Simone writes that in my book “the law invents sentences that it cannot finish and it reserves for itself the possibility of ellipsis and incompletion.” These apparent dead ends are not death sentences. They are a new articulation of the law as speech, or jurisdiction, located in close entwinement with other norms, within late liberal forms of governance that, as much as they resemble the features of colonial regimes of yesteryear and eternal returns of law and custom, they surely present new original contours: in particular, its absolutely new conjunction of expropriation and segregation, of extractive industries and production of surplus populations, or remainders of life. “In much of the world, collective life has become a remnant,” Simone writes. Death sentences?

We must first begin with, and then follow those original insights. Regarding what Englund deems “Mahmood Mamdani’s controversial thesis on the bifurcation of the colonial state in Africa,” he then writes about my initial analytic frameworks: “Obarrio follows hard on Mamdani’s heels.” Indeed part of my book on the state departs from that original partition. There is nothing to hide regarding this anxiety of influence: It is the Law everywhere, indeed, as the need to follow official mandates; yet also, as Englund insists, it is a matter of moral obligation, or, perhaps, of kinship rules; as in the respectful acquiescence toward those who paved the way for this analysis. Legacies of the recent past in the present; in mine and in the states I study.

One could certainly start with colonial decentralized despotism (Mamdani) and end at the arbitrary imagination of power in the postcolony (Mbembe). It is a twolane avenue, from biopolitical bifurcated states to necropolitical entanglements. It might also be a two-way labyrinth leading, back and forth, time and again, to a dead end. It is a conundrum for my generation of Africanist scholars. In the current, violent impasse of both African political systems and of our analytical frameworks, where to begin, actually? How to follow on from there?

Back in the day, some time ago, Simone had already told me in passing that mine would be an M&M book. He mostly meant, merely: Mamdani/Mbembe. But I took it then more as sweet talk than as bitter, detached analytical speech. If one searches for traces there are many other strong influences on the book. I had actually not noticed the way in which these two sources could occlude the evident [276]impact of postmetaphysical continental thought, the anthropology of state magic, or Latin American aesthetic avant-gardism (or, authors such as Deleuze on minor politics, Jean-Luc Nancy on jurisdiction, Celestin Monga [1996] on state, civil society, and violence, or Joseph Tonda [2005] on the fetish of power).

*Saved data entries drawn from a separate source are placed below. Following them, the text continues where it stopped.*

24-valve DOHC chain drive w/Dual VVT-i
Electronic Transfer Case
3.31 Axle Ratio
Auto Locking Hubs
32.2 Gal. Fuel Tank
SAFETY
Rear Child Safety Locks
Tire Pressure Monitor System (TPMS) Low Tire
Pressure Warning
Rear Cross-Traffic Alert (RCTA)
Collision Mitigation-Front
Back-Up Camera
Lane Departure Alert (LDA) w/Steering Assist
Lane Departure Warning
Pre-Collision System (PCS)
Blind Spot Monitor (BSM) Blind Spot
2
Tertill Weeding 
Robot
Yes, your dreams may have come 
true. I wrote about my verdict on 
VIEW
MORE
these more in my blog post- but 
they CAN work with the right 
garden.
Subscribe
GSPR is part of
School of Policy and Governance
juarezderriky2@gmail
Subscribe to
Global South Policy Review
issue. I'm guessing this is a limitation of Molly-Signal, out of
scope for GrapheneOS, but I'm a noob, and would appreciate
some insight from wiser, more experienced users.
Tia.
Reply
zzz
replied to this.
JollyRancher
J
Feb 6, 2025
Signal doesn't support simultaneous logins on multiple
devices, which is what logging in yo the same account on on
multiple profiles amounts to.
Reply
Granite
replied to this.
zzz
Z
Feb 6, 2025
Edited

In fact, to emphasize that binary is probably a doomed path, one that recreates a dialectic that, as with the fetish of state politics, would produce new dichotomies and binary oppositions, leading to the trap of supposed negations, alleged sublation, masking the violence of abstraction that effaces each singular subjectivity and life-world. My book attempts to evade that negative dialectics, even if, at times, it slows down, to inhabit that liminal space of in-between mix of apparent opposites in terms of intellectual trends, as well as regarding state and customary, or law and custom.

Even if Englund evokes intellectual liaisons and institutional divorces in the field of African studies, as in the small scenes of trials in the People’s courts, he affirms my book is “no bastard child,” but rather the product of a “perfectly respectable marriage.” As the critical texts composing this symposium show, the jury is out on the value of my monograph. Yet, as in the community court, after the acrimonious separation and the violent parting of ways that Englund references, we should secure the welfare of the progeny, so the spirits of the various lineages are appeased, and official genealogies can be certified by the bureaucratic registers.

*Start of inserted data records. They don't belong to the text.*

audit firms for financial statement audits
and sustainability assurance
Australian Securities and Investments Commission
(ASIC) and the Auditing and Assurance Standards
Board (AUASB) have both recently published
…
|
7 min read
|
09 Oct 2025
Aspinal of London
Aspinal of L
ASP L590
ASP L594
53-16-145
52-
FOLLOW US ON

In my book, the exit toward the minor state into the space of locality understood as temporal textures and not as a matter of scale, was one possible way out of the dialectical mode. Through the minor state channeling power in the locality, two types of politics unfolded. One was the anachronistic politics of local socialist legal and political institutions that were not supposed to exist anymore, or have any jurisdiction whatsoever, having been erased by the postwar Constitutional reforms and yet continued to exist on the ground, in an afterlife that a good portion of the population acknowledged as legitimate. The other one was a minor politics that encompassed intimacy, corporeality, emotion, attempting to harness the body and the spirit of the citizen, in order to relaunch a local program of state legitimacy (postsocialist, or neoliberal democratic). The minor state was not a set of sovereign institutions but rather a condition, encompassing moments, folds, various elements of a strategic situation of power and resistances.

Indeed, as much in the locality as at the level of the central state, the state revealed itself not as an institution but rather, patently, as in the early modern meaning of the word state (stato, status), as a temporal condition, a dynamic situational framework. From the articulation of national ministries and foreign agencies in the capital, the joint flow of aid funding and precarious fiscality and state revenues on extractive industries, to the conjunction of customary rights and citizenship rights in rural and peri-urban areas, my fieldwork demonstrated that the state is but a time frame, articulating versions of history and remnants of memory, operating through a variegated set of arrangements such as current state officials, past authorities, chiefs, political practice, spiritual ritual, legal norms as well as kinship rules. An in-depth, grounded, ethnographic analytical perspective that went beyond any assumed current theorization on “failed” or “shadow” states, as well as beyond the discourse of the state itself, showed that the state is a material condition of tactics and movements in time: a state of things.[277]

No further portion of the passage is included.